----- Supplied data -----

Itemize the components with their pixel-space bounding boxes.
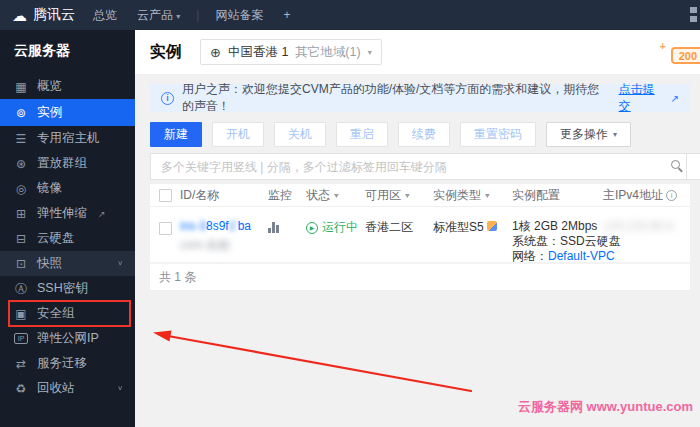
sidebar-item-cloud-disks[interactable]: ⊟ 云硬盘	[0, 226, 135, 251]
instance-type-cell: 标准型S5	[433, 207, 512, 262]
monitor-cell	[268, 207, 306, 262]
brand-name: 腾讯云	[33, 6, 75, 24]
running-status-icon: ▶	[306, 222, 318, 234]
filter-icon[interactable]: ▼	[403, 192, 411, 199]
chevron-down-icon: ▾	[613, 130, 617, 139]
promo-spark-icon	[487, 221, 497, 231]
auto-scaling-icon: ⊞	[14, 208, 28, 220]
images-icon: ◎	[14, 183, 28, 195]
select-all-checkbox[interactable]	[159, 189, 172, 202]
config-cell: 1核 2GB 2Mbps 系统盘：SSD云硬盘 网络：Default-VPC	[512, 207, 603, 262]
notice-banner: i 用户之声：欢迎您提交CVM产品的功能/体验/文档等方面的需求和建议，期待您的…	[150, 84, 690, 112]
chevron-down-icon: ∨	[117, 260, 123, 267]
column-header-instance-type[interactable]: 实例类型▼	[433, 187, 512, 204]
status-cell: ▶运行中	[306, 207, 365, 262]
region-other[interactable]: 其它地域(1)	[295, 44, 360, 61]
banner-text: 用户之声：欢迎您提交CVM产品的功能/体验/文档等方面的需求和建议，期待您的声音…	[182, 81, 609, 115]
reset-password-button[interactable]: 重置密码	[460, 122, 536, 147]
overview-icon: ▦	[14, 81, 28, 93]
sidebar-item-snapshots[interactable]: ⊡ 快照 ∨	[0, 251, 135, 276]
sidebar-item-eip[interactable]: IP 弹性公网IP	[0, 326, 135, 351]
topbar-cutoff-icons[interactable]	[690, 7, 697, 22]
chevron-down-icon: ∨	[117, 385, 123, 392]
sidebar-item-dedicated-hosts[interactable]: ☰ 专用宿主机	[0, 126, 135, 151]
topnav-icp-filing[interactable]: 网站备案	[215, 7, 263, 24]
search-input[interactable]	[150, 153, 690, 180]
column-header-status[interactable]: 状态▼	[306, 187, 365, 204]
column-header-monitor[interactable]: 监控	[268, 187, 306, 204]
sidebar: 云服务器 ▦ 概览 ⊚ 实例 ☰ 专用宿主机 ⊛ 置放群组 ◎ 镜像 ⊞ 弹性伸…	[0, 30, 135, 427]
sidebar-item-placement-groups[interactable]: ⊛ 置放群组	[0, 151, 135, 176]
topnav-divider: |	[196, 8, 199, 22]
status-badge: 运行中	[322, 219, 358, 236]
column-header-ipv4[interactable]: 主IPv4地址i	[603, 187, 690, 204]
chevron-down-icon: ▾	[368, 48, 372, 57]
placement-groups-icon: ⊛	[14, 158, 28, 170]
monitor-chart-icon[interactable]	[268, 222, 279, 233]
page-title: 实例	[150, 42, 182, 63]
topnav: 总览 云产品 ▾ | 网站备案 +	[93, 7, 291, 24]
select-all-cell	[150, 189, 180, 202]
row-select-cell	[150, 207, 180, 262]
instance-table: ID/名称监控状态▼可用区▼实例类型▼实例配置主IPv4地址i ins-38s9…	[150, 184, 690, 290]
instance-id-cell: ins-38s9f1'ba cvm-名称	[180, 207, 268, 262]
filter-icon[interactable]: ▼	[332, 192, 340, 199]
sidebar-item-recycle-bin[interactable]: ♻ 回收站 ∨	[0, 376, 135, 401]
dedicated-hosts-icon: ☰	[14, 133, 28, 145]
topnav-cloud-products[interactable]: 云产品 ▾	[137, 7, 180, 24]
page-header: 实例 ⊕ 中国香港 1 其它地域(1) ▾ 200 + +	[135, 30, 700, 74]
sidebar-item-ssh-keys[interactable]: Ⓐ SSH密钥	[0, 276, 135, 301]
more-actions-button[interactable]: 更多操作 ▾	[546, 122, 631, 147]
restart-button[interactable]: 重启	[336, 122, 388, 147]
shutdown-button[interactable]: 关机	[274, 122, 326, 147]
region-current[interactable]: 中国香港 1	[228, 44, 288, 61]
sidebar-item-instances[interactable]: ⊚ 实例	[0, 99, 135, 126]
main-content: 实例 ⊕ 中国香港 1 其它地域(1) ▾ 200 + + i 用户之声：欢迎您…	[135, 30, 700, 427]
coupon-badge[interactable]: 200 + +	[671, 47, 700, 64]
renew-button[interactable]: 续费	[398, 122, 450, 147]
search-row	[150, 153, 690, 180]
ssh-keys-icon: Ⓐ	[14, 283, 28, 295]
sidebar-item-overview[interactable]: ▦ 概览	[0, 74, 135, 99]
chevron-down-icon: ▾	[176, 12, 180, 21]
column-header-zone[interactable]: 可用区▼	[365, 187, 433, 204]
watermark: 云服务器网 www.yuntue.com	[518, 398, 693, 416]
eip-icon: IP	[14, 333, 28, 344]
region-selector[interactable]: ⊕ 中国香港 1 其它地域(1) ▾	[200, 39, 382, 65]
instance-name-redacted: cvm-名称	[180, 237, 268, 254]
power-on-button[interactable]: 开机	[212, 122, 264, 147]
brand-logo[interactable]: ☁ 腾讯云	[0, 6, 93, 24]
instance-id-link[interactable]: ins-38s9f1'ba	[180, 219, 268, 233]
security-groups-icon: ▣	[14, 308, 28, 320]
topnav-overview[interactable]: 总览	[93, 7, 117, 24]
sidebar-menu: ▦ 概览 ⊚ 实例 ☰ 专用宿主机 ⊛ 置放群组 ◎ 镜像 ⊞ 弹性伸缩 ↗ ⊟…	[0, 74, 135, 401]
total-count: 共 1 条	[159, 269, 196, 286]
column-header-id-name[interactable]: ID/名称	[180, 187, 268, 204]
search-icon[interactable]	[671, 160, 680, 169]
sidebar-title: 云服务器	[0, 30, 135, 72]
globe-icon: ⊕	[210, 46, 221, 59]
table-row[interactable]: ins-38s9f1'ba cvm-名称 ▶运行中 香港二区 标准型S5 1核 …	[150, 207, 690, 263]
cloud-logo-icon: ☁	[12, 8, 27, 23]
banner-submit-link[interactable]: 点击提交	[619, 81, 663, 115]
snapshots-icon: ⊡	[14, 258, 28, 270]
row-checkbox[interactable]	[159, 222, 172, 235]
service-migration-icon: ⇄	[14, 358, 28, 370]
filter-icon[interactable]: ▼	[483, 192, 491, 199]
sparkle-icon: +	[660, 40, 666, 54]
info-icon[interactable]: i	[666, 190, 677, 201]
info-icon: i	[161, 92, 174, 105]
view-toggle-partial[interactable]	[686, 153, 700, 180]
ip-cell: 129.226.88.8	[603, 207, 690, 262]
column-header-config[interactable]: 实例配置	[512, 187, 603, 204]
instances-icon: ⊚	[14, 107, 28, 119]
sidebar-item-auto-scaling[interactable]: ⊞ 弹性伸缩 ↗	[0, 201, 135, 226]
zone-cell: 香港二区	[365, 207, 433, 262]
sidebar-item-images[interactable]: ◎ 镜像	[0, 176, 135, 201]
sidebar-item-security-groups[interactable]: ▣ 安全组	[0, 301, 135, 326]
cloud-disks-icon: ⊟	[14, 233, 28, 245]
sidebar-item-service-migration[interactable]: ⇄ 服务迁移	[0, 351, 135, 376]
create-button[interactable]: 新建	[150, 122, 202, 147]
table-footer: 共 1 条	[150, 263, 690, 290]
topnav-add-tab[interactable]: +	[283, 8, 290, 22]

-----

Retype the data exactly; images stay out.

Itemize the components with their pixel-space bounding boxes.
sidebar-item-cloud-disks[interactable]: ⊟ 云硬盘	[0, 226, 135, 251]
instance-type-cell: 标准型S5	[433, 207, 512, 262]
monitor-cell	[268, 207, 306, 262]
brand-name: 腾讯云	[33, 6, 75, 24]
running-status-icon: ▶	[306, 222, 318, 234]
filter-icon[interactable]: ▼	[403, 192, 411, 199]
chevron-down-icon: ▾	[613, 130, 617, 139]
promo-spark-icon	[487, 221, 497, 231]
auto-scaling-icon: ⊞	[14, 208, 28, 220]
images-icon: ◎	[14, 183, 28, 195]
select-all-checkbox[interactable]	[159, 189, 172, 202]
config-cell: 1核 2GB 2Mbps 系统盘：SSD云硬盘 网络：Default-VPC	[512, 207, 603, 262]
notice-banner: i 用户之声：欢迎您提交CVM产品的功能/体验/文档等方面的需求和建议，期待您的…	[150, 84, 690, 112]
chevron-down-icon: ∨	[117, 260, 123, 267]
column-header-instance-type[interactable]: 实例类型▼	[433, 187, 512, 204]
status-cell: ▶运行中	[306, 207, 365, 262]
region-other[interactable]: 其它地域(1)	[295, 44, 360, 61]
banner-text: 用户之声：欢迎您提交CVM产品的功能/体验/文档等方面的需求和建议，期待您的声音…	[182, 81, 609, 115]
reset-password-button[interactable]: 重置密码	[460, 122, 536, 147]
overview-icon: ▦	[14, 81, 28, 93]
sidebar-item-snapshots[interactable]: ⊡ 快照 ∨	[0, 251, 135, 276]
sidebar-item-eip[interactable]: IP 弹性公网IP	[0, 326, 135, 351]
topbar-cutoff-icons[interactable]	[690, 7, 697, 22]
chevron-down-icon: ∨	[117, 385, 123, 392]
sidebar-item-dedicated-hosts[interactable]: ☰ 专用宿主机	[0, 126, 135, 151]
topnav-icp-filing[interactable]: 网站备案	[215, 7, 263, 24]
search-input[interactable]	[150, 153, 690, 180]
column-header-status[interactable]: 状态▼	[306, 187, 365, 204]
column-header-monitor[interactable]: 监控	[268, 187, 306, 204]
sidebar: 云服务器 ▦ 概览 ⊚ 实例 ☰ 专用宿主机 ⊛ 置放群组 ◎ 镜像 ⊞ 弹性伸…	[0, 30, 135, 427]
sidebar-item-placement-groups[interactable]: ⊛ 置放群组	[0, 151, 135, 176]
topnav-divider: |	[196, 8, 199, 22]
status-badge: 运行中	[322, 219, 358, 236]
column-header-ipv4[interactable]: 主IPv4地址i	[603, 187, 690, 204]
chevron-down-icon: ▾	[368, 48, 372, 57]
placement-groups-icon: ⊛	[14, 158, 28, 170]
monitor-chart-icon[interactable]	[268, 222, 279, 233]
page-title: 实例	[150, 42, 182, 63]
topnav: 总览 云产品 ▾ | 网站备案 +	[93, 7, 291, 24]
select-all-cell	[150, 189, 180, 202]
row-select-cell	[150, 207, 180, 262]
instance-table: ID/名称监控状态▼可用区▼实例类型▼实例配置主IPv4地址i ins-38s9…	[150, 184, 690, 290]
instance-id-cell: ins-38s9f1'ba cvm-名称	[180, 207, 268, 262]
filter-icon[interactable]: ▼	[332, 192, 340, 199]
sidebar-item-recycle-bin[interactable]: ♻ 回收站 ∨	[0, 376, 135, 401]
dedicated-hosts-icon: ☰	[14, 133, 28, 145]
topnav-cloud-products[interactable]: 云产品 ▾	[137, 7, 180, 24]
page-header: 实例 ⊕ 中国香港 1 其它地域(1) ▾ 200 + +	[135, 30, 700, 74]
sidebar-item-ssh-keys[interactable]: Ⓐ SSH密钥	[0, 276, 135, 301]
more-actions-button[interactable]: 更多操作 ▾	[546, 122, 631, 147]
restart-button[interactable]: 重启	[336, 122, 388, 147]
shutdown-button[interactable]: 关机	[274, 122, 326, 147]
region-current[interactable]: 中国香港 1	[228, 44, 288, 61]
sidebar-item-instances[interactable]: ⊚ 实例	[0, 99, 135, 126]
main-content: 实例 ⊕ 中国香港 1 其它地域(1) ▾ 200 + + i 用户之声：欢迎您…	[135, 30, 700, 427]
coupon-badge[interactable]: 200 + +	[671, 47, 700, 64]
renew-button[interactable]: 续费	[398, 122, 450, 147]
search-row	[150, 153, 690, 180]
ssh-keys-icon: Ⓐ	[14, 283, 28, 295]
sidebar-item-overview[interactable]: ▦ 概览	[0, 74, 135, 99]
chevron-down-icon: ▾	[176, 12, 180, 21]
column-header-zone[interactable]: 可用区▼	[365, 187, 433, 204]
watermark: 云服务器网 www.yuntue.com	[518, 398, 693, 416]
eip-icon: IP	[14, 333, 28, 344]
region-selector[interactable]: ⊕ 中国香港 1 其它地域(1) ▾	[200, 39, 382, 65]
instance-name-redacted: cvm-名称	[180, 237, 268, 254]
power-on-button[interactable]: 开机	[212, 122, 264, 147]
brand-logo[interactable]: ☁ 腾讯云	[0, 6, 93, 24]
instance-id-link[interactable]: ins-38s9f1'ba	[180, 219, 268, 233]
security-groups-icon: ▣	[14, 308, 28, 320]
topnav-overview[interactable]: 总览	[93, 7, 117, 24]
sidebar-menu: ▦ 概览 ⊚ 实例 ☰ 专用宿主机 ⊛ 置放群组 ◎ 镜像 ⊞ 弹性伸缩 ↗ ⊟…	[0, 74, 135, 401]
total-count: 共 1 条	[159, 269, 196, 286]
column-header-id-name[interactable]: ID/名称	[180, 187, 268, 204]
search-icon[interactable]	[671, 160, 680, 169]
sidebar-title: 云服务器	[0, 30, 135, 72]
globe-icon: ⊕	[210, 46, 221, 59]
table-row[interactable]: ins-38s9f1'ba cvm-名称 ▶运行中 香港二区 标准型S5 1核 …	[150, 207, 690, 263]
cloud-logo-icon: ☁	[12, 8, 27, 23]
banner-submit-link[interactable]: 点击提交	[619, 81, 663, 115]
snapshots-icon: ⊡	[14, 258, 28, 270]
row-checkbox[interactable]	[159, 222, 172, 235]
service-migration-icon: ⇄	[14, 358, 28, 370]
filter-icon[interactable]: ▼	[483, 192, 491, 199]
sparkle-icon: +	[660, 40, 666, 54]
info-icon[interactable]: i	[666, 190, 677, 201]
info-icon: i	[161, 92, 174, 105]
view-toggle-partial[interactable]	[686, 153, 700, 180]
ip-cell: 129.226.88.8	[603, 207, 690, 262]
column-header-config[interactable]: 实例配置	[512, 187, 603, 204]
instances-icon: ⊚	[14, 107, 28, 119]
sidebar-item-auto-scaling[interactable]: ⊞ 弹性伸缩 ↗	[0, 201, 135, 226]
zone-cell: 香港二区	[365, 207, 433, 262]
sidebar-item-images[interactable]: ◎ 镜像	[0, 176, 135, 201]
sidebar-item-security-groups[interactable]: ▣ 安全组	[0, 301, 135, 326]
cloud-disks-icon: ⊟	[14, 233, 28, 245]
sidebar-item-service-migration[interactable]: ⇄ 服务迁移	[0, 351, 135, 376]
create-button[interactable]: 新建	[150, 122, 202, 147]
table-footer: 共 1 条	[150, 263, 690, 290]
topnav-add-tab[interactable]: +	[283, 8, 290, 22]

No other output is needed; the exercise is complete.